**Your objective:**
Using the data below, show every line where the word "Optional" occurs.
━━ Record set ━━
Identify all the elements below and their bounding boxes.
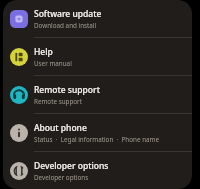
other: About phone xyxy=(10,124,28,142)
other: Remote support xyxy=(10,86,28,104)
staticText: Developer options xyxy=(34,160,109,172)
other: Software update xyxy=(10,10,28,28)
staticText: About phone xyxy=(34,122,87,134)
other: Help xyxy=(10,48,28,66)
button[interactable]: Help xyxy=(3,38,192,75)
button[interactable]: Software update xyxy=(3,0,192,37)
staticText: User manual xyxy=(34,59,72,68)
staticText: Status · Legal information · Phone name xyxy=(34,135,159,144)
button[interactable]: Remote support xyxy=(3,76,192,113)
other: Developer options xyxy=(10,162,28,180)
staticText: Remote support xyxy=(34,84,100,96)
staticText: Remote support xyxy=(34,97,82,106)
staticText: Help xyxy=(34,46,53,58)
button[interactable]: Developer options xyxy=(3,152,192,189)
button[interactable]: About phone xyxy=(3,114,192,151)
staticText: Developer options xyxy=(34,173,89,182)
staticText: Download and install xyxy=(34,21,97,30)
staticText: Software update xyxy=(34,8,102,20)
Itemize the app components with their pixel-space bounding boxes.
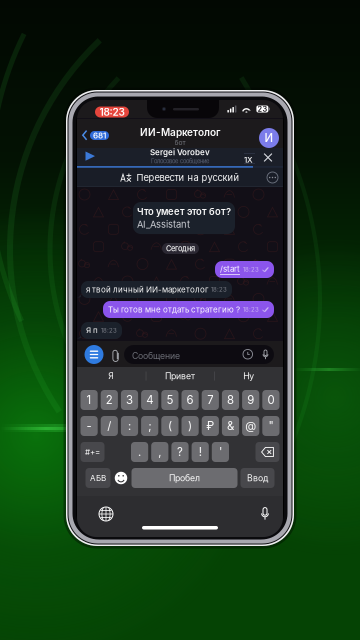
button[interactable]: Record voice message (259, 346, 272, 362)
staticText: 8 (227, 393, 234, 407)
button[interactable]: 3 (121, 390, 138, 410)
staticText: 18:23 (243, 306, 259, 313)
staticText: , (158, 445, 161, 459)
button[interactable]: 9 (242, 390, 259, 410)
button[interactable]: Close player (260, 149, 276, 166)
button[interactable]: #+= (80, 442, 104, 462)
staticText: 681 (93, 131, 106, 140)
staticText: 18:23 (243, 266, 259, 273)
button[interactable]: Я (77, 367, 146, 385)
staticText: Ну (243, 371, 254, 381)
staticText: ' (219, 445, 222, 459)
button[interactable]: Attach (107, 346, 123, 366)
staticText: 18:23 (211, 286, 227, 293)
button[interactable]: ( (161, 416, 178, 436)
staticText: ) (188, 419, 192, 433)
staticText: ! (199, 445, 202, 459)
staticText: 0 (267, 393, 274, 407)
staticText: Я (108, 371, 114, 381)
button[interactable]: 0 (262, 390, 280, 410)
button[interactable]: ) (182, 416, 199, 436)
button[interactable]: Profile (259, 128, 279, 148)
staticText: " (268, 419, 273, 433)
button[interactable]: & (222, 416, 239, 436)
button[interactable]: Switch keyboard language (94, 502, 118, 526)
staticText: /start (220, 264, 240, 274)
button[interactable]: Schedule message (240, 346, 256, 362)
button[interactable]: " (262, 416, 280, 436)
staticText: #+= (85, 447, 100, 457)
button[interactable]: ' (212, 442, 229, 462)
button[interactable]: АБВ (86, 468, 110, 488)
staticText: & (227, 419, 234, 433)
staticText: 2 (106, 393, 113, 407)
staticText: ₽ (206, 419, 214, 433)
staticText: / (107, 419, 111, 433)
staticText: Сегодня (166, 244, 195, 253)
staticText: AI_Assistant (137, 219, 190, 230)
staticText: 23 (257, 105, 267, 114)
button[interactable]: 2 (101, 390, 118, 410)
button[interactable]: Play voice message (80, 146, 100, 166)
button[interactable]: 4 (141, 390, 158, 410)
staticText: Что умеет этот бот? (137, 206, 231, 217)
button[interactable]: Emoji keyboard (114, 468, 128, 488)
staticText: Ты готов мне отдать стратегию ? (108, 305, 240, 314)
button[interactable]: 1 (80, 390, 98, 410)
button[interactable]: 8 (222, 390, 239, 410)
button[interactable]: - (80, 416, 98, 436)
staticText: Пробел (169, 473, 200, 483)
staticText: 1X (244, 155, 253, 165)
button[interactable]: / (101, 416, 118, 436)
staticText: 3 (126, 393, 133, 407)
button[interactable]: ; (141, 416, 158, 436)
staticText: 7 (207, 393, 213, 407)
staticText: Сообщение (132, 350, 180, 361)
button[interactable]: Ввод (240, 468, 274, 488)
button[interactable]: Back (77, 120, 115, 151)
button[interactable]: @ (242, 416, 259, 436)
staticText: ? (177, 445, 183, 459)
staticText: И (264, 131, 274, 145)
button[interactable]: Привет (146, 367, 214, 385)
staticText: ИИ-Маркетолог (140, 126, 220, 138)
staticText: Голосовое сообщение (151, 158, 209, 164)
staticText: Я п (86, 326, 98, 335)
staticText: Ввод (247, 473, 268, 483)
staticText: Перевести на русский (136, 172, 240, 183)
button[interactable]: Ну (214, 367, 283, 385)
staticText: ( (168, 419, 172, 433)
button[interactable]: 5 (161, 390, 178, 410)
staticText: 18:23 (100, 106, 124, 118)
staticText: - (87, 419, 92, 433)
staticText: 18:23 (101, 327, 117, 334)
staticText: Привет (165, 371, 195, 381)
button[interactable]: : (121, 416, 138, 436)
button[interactable]: , (151, 442, 168, 462)
staticText: 6 (187, 393, 194, 407)
button[interactable]: ! (192, 442, 209, 462)
button[interactable]: ? (171, 442, 189, 462)
staticText: бот (174, 138, 186, 147)
staticText: 4 (146, 393, 153, 407)
staticText: 5 (166, 393, 173, 407)
button[interactable]: Playback speed (241, 150, 258, 167)
button[interactable]: ₽ (202, 416, 219, 436)
button[interactable]: 6 (182, 390, 199, 410)
button[interactable]: Перевести на русский (77, 168, 283, 187)
staticText: : (128, 419, 131, 433)
staticText: Sergei Vorobev (150, 147, 210, 157)
staticText: 1 (87, 393, 92, 407)
staticText: ; (148, 419, 151, 433)
button[interactable]: . (131, 442, 148, 462)
button[interactable]: Bot menu (84, 345, 104, 364)
button[interactable]: Пробел (132, 468, 238, 488)
button[interactable]: More options (263, 168, 282, 187)
button[interactable]: Backspace (256, 442, 280, 462)
staticText: 9 (247, 393, 254, 407)
button[interactable]: 7 (202, 390, 219, 410)
button[interactable]: Dictate (255, 502, 275, 526)
staticText: я твой личный ИИ-маркетолог (86, 285, 208, 294)
staticText: АБВ (90, 473, 106, 483)
staticText: @ (245, 419, 256, 433)
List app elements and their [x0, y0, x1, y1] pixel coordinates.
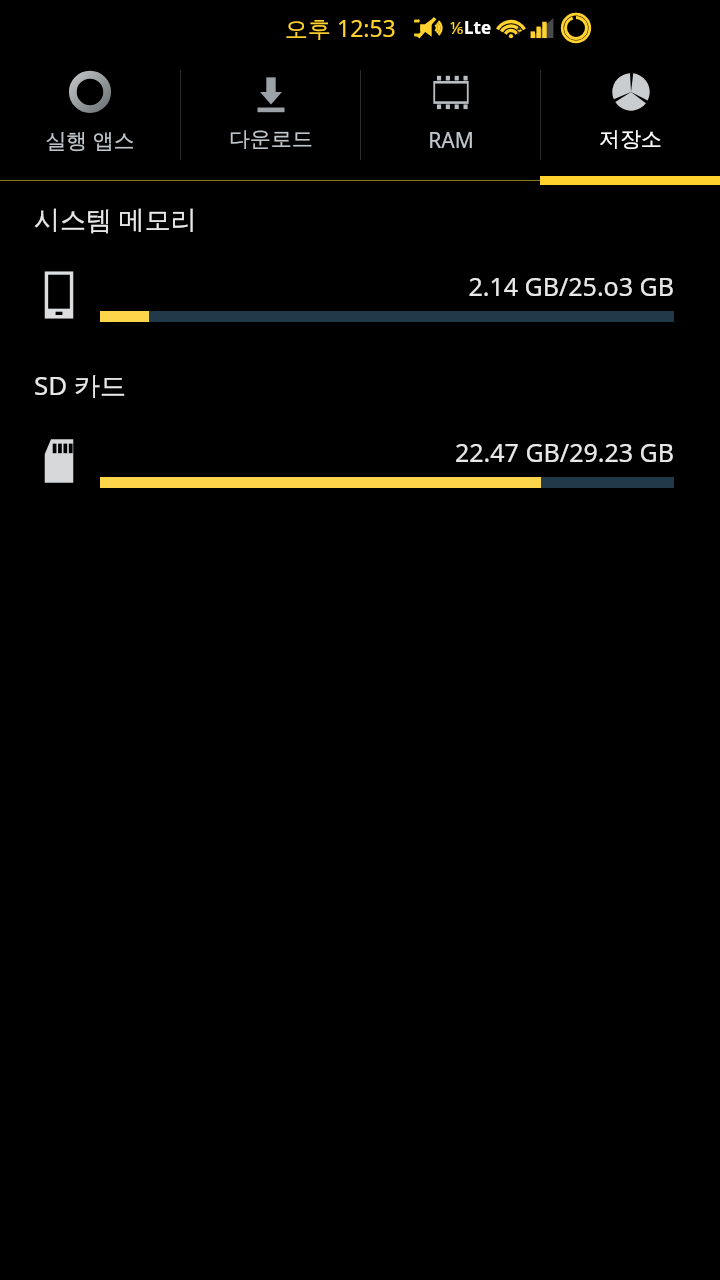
- staticText: 다운로드: [229, 126, 313, 152]
- staticText: RAM: [428, 126, 474, 155]
- other: SD card: [36, 430, 82, 492]
- staticText: ⅙: [450, 16, 464, 39]
- staticText: 실행 앱스: [45, 126, 135, 155]
- staticText: Lte: [464, 16, 492, 39]
- button[interactable]: 실행 앱스: [0, 54, 180, 176]
- staticText: 2.14 GB/25.o3 GB: [100, 269, 674, 303]
- staticText: 시스템 메모리: [34, 201, 197, 237]
- staticText: 22.47 GB/29.23 GB: [100, 435, 674, 469]
- button[interactable]: RAM: [361, 54, 540, 176]
- button[interactable]: 저장소: [541, 54, 720, 176]
- button[interactable]: Internal storage: [0, 259, 720, 331]
- staticText: SD 카드: [34, 367, 127, 403]
- staticText: 저장소: [599, 126, 662, 152]
- button[interactable]: SD card: [0, 425, 720, 497]
- other: Internal storage: [36, 264, 82, 326]
- staticText: 오후 12:53: [285, 12, 396, 43]
- button[interactable]: 다운로드: [181, 54, 360, 176]
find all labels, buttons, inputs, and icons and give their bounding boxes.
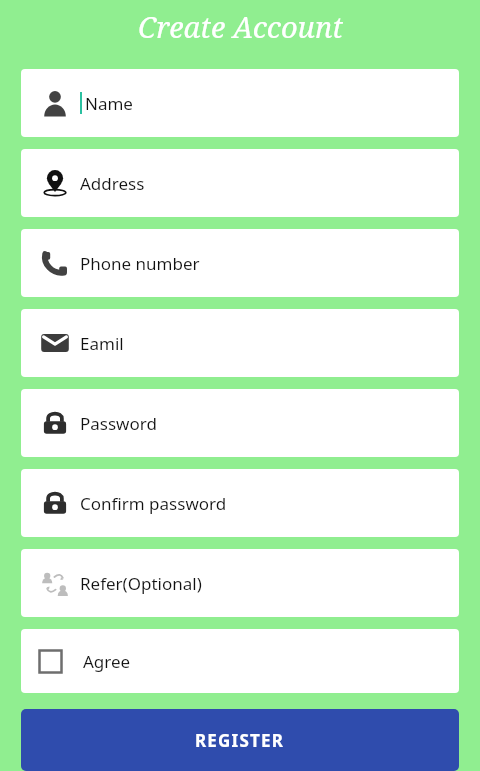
staticText: Name — [85, 92, 133, 115]
button[interactable]: Confirm password — [21, 469, 459, 537]
staticText: Eamil — [80, 332, 124, 355]
button[interactable]: Phone number — [21, 229, 459, 297]
staticText: Phone number — [80, 252, 200, 275]
button[interactable]: Refer(Optional) — [21, 549, 459, 617]
staticText: REGISTER — [195, 729, 285, 752]
button[interactable]: Eamil — [21, 309, 459, 377]
staticText: Confirm password — [80, 492, 227, 515]
button[interactable]: REGISTER — [21, 709, 459, 771]
staticText: Address — [80, 172, 145, 195]
staticText: Agree — [83, 650, 131, 673]
button[interactable]: Password — [21, 389, 459, 457]
staticText: Create Account — [138, 7, 343, 46]
button[interactable]: Address — [21, 149, 459, 217]
button[interactable]: Name — [21, 69, 459, 137]
staticText: Password — [80, 412, 157, 435]
button[interactable]: Agree — [21, 629, 459, 693]
staticText: Refer(Optional) — [80, 572, 202, 595]
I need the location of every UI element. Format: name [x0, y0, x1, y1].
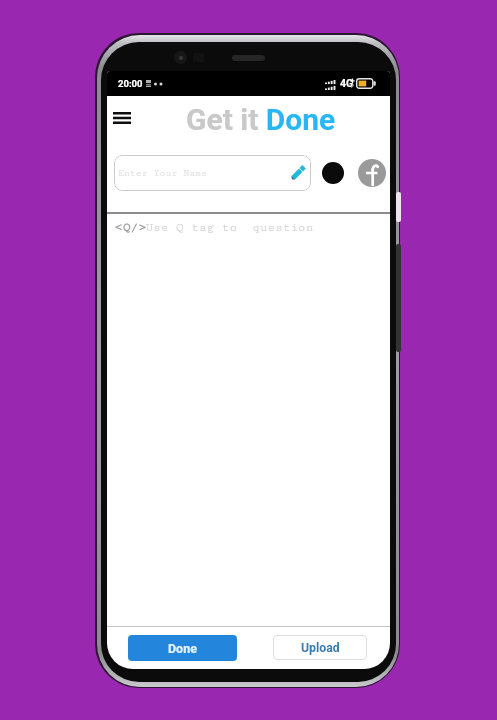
- staticText: Enter Your Name: [118, 168, 207, 179]
- button[interactable]: Sign in with Facebook: [358, 159, 386, 187]
- button[interactable]: Profile photo: [322, 162, 344, 184]
- button[interactable]: Menu: [108, 104, 136, 132]
- staticText: Upload: [301, 641, 340, 655]
- staticText: 20:00: [118, 78, 143, 89]
- button[interactable]: Done: [128, 635, 237, 661]
- button[interactable]: Edit name: [291, 166, 305, 180]
- other: Volume button: [396, 192, 401, 222]
- other: Power button: [396, 244, 401, 352]
- staticText: Done: [168, 641, 197, 656]
- button[interactable]: Upload: [273, 635, 367, 660]
- staticText: <Q/>Use Q tag to question: [115, 221, 314, 235]
- staticText: Get it Done: [186, 102, 336, 137]
- staticText: 4G: [340, 77, 354, 89]
- button[interactable]: Enter Your Name: [114, 155, 311, 191]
━━━
**Response below:**
button[interactable]: Refer(Optional) — [21, 549, 459, 617]
staticText: Refer(Optional) — [80, 572, 202, 595]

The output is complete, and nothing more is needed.